PSJD Public Interest News Digest – September 14, 2018
Sam Halpert, NALP Director of Public Service Initiatives
Hello there, interested public! Major news this week includes changes to Apple’s approach to dealing with data requests from government authorities, ABA plans for disaster aid to regions affected by Hurricane Florence, and the ACLU’s release of 50-state policy blueprints for reducing mass incarceration. There’s lots more besides, though!
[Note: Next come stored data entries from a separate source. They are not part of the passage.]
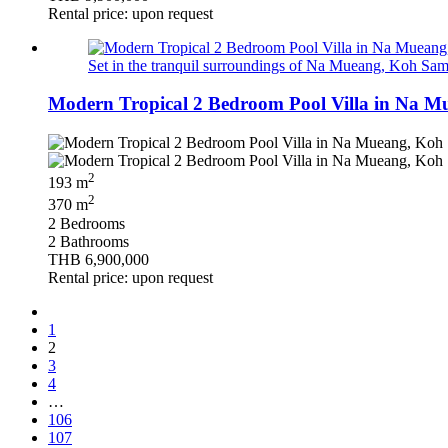
Rental price: upon request
Set in the tranquil surroundings of Na Mueang, Koh Samui 
Modern Tropical 2 Bedroom Pool Villa in Na M
2
193 m
2
370 m
2 Bedrooms
2 Bathrooms
THB 6,900,000
Rental price: upon request
1
2
3
4
…
106
107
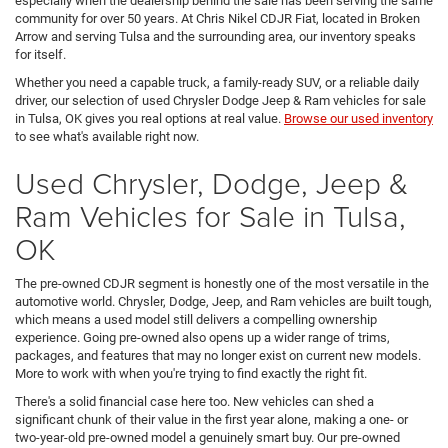
especially when the dealership behind the sale has been serving the same
community for over 50 years. At Chris Nikel CDJR Fiat, located in Broken
Arrow and serving Tulsa and the surrounding area, our inventory speaks
for itself.
Whether you need a capable truck, a family-ready SUV, or a reliable daily
driver, our selection of used Chrysler Dodge Jeep & Ram vehicles for sale
in Tulsa, OK gives you real options at real value.
Browse our used inventory
to see what's available right now.
Used Chrysler, Dodge, Jeep &
Ram Vehicles for Sale in Tulsa,
OK
The pre-owned CDJR segment is honestly one of the most versatile in the
automotive world. Chrysler, Dodge, Jeep, and Ram vehicles are built tough,
which means a used model still delivers a compelling ownership
experience. Going pre-owned also opens up a wider range of trims,
packages, and features that may no longer exist on current new models.
More to work with when you're trying to find exactly the right fit.
There's a solid financial case here too. New vehicles can shed a
significant chunk of their value in the first year alone, making a one- or
two-year-old pre-owned model a genuinely smart buy. Our pre-owned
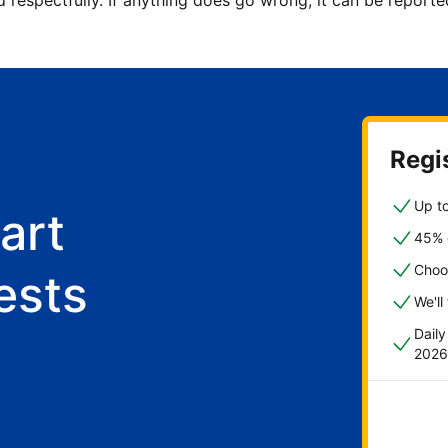
d respectfully. If anything does go wrong, it can be repor
Regis
Up to
art
45% o
Choo
ests
We'll
Dail
2026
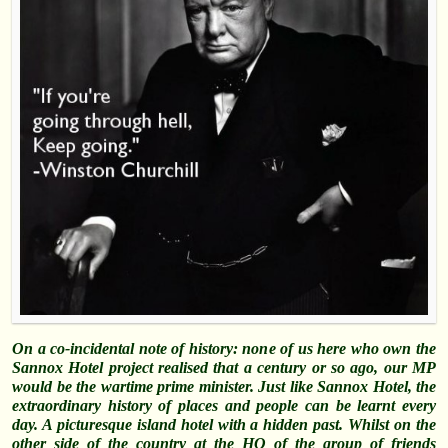
On a co-incidental note of history: none of us here who own the
Sannox Hotel project realised that a century or so ago, our MP
would be the wartime prime minister. Just like Sannox Hotel, the
extraordinary history of places and people can be learnt every
day. A picturesque island hotel with a hidden past. Whilst on the
other side of the country at the HQ of the group of friends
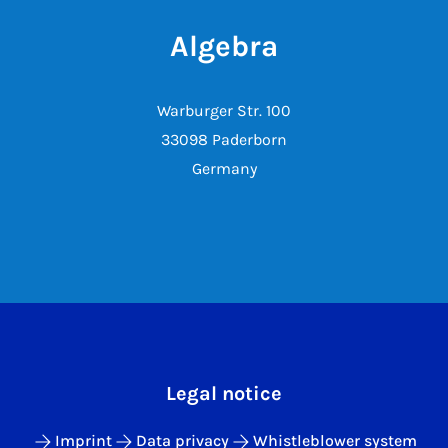
Algebra
Warburger Str. 100
33098 Paderborn
Germany
Legal notice
Imprint
Data privacy
Whistleblower system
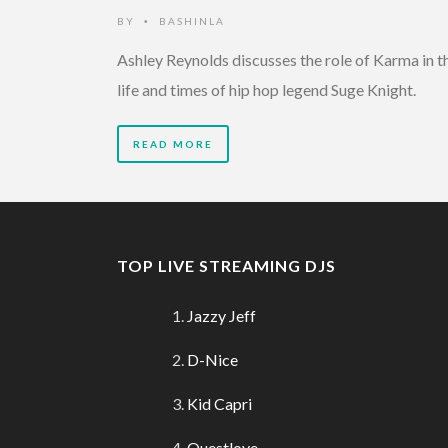
BY
BASHINLA
•
Ashley Reynolds discusses the role of Karma in t
life and times of hip hop legend Suge Knight.
READ MORE
TOP LIVE STREAMING DJS
Jazzy Jeff
D-Nice
Kid Capri
Questlove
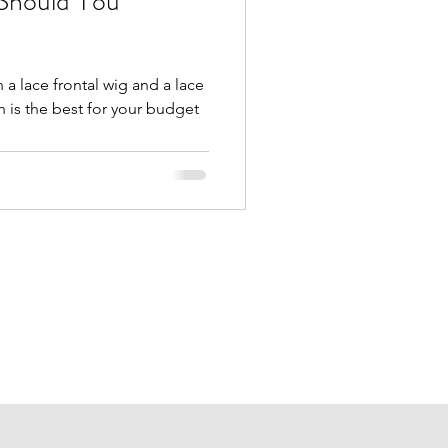
Should You
a lace frontal wig and a lace
 is the best for your budget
Read on below.
See you around,
Sam
General Interest
- The Pacific Legal Foundation’s VP for Litigation called out Senator Whitehouse (D-RI), via an op-ed in The Hill, for a line of questioning during Judge Kavanaugh’s Supreme Court confirmation hearings that seemed to question the legitimacy of impact litigation: “They … look for cases around the country that they believe they can use to bring arguments before the court … to hire a client whose case they could take to the Supreme Court with a purpose to make a point … and it causes me to think that sometimes the true party in interest is actually not the named party before the court, but rather the legal group that has hired the client and brought them to the court more or less as a prop in order to make arguments trying to direct the court in a particular direction… .” (As quoted in The Hill.)
- Nonprofit Quarterly discussed the latest internal controversy within the ACLU, over its decision to file an amicus brief in support of the NRA’s First Amendment lawsuit against the State of New York in the context of how “nonprofits [must] navigat[e] a new world of donor activism and political upheaval.” (The NPQ piece draws heavily on a more in-depth article on the ACLU’s internal debate published last month in Slate.)
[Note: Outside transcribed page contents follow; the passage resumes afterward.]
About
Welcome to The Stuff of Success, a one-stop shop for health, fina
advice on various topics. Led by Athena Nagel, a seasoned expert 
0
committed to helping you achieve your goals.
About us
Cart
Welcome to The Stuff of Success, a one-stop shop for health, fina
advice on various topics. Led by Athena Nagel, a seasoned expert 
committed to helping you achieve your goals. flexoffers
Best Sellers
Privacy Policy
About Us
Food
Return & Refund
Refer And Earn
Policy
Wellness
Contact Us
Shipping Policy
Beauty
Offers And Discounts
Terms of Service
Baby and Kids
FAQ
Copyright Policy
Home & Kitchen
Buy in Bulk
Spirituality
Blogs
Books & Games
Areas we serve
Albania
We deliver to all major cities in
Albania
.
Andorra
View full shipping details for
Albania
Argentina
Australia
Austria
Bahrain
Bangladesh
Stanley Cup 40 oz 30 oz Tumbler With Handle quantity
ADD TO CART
Immigration & Refugee Issues
- In Virginia, the Legal Aid Justice Center filed a class-action federal lawsuit “challeng[ing] the sheriff’s policy of honoring…requests from U.S. Immigration Customs and Enforcement to hold immigrants suspected of being in the country illegally after they were due to be released on state charges.”
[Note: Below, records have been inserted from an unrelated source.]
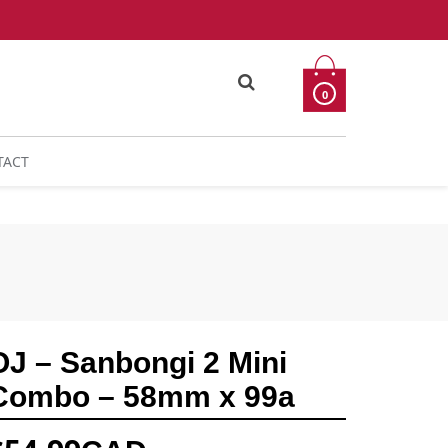
0
TACT
OJ – Sanbongi 2 Mini
Combo – 58mm x 99a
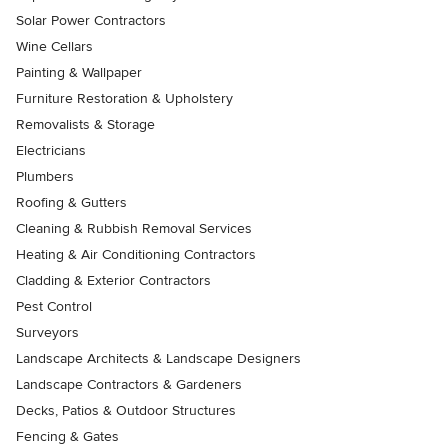
Solar Power Contractors
Wine Cellars
Painting & Wallpaper
Furniture Restoration & Upholstery
Removalists & Storage
Electricians
Plumbers
Roofing & Gutters
Cleaning & Rubbish Removal Services
Heating & Air Conditioning Contractors
Cladding & Exterior Contractors
Pest Control
Surveyors
Landscape Architects & Landscape Designers
Landscape Contractors & Gardeners
Decks, Patios & Outdoor Structures
Fencing & Gates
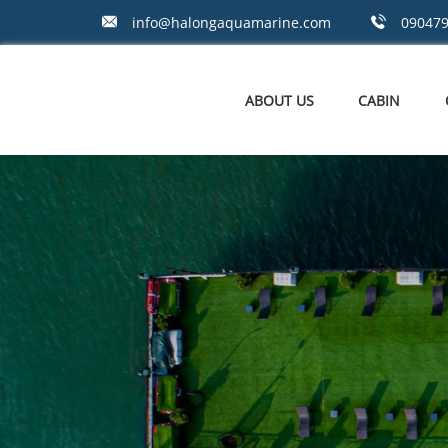
info@halongaquamarine.com
09047
ABOUT US
CABIN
- In Washington, DC, “Mayor Bowser announced that her Administration will provide Immigrant Justice Legal Services (IJLS) grant funding to 15 community-based organizations that offer legal services for immigrants in Washington, DC.”
- In Florida, “[t]he University of Central Florida Legal Services Department, which is known for helping students with speeding tickets and underage drinking charges, plans to add immigration services to its list of legal troubles it can aid students with.”
- The LA Times reported on the difficulties the Trump Immigration’s asylum policies are creating for Christians from the Middle East.
Legal Technology
Disaster Legal Aid
- The ABA Young Lawyers Division’s Disaster Legal Services Program announced plans to work with FEMA and local legal aid offices to provide legal assistance to disaster victims in the path of Hurricane Florence.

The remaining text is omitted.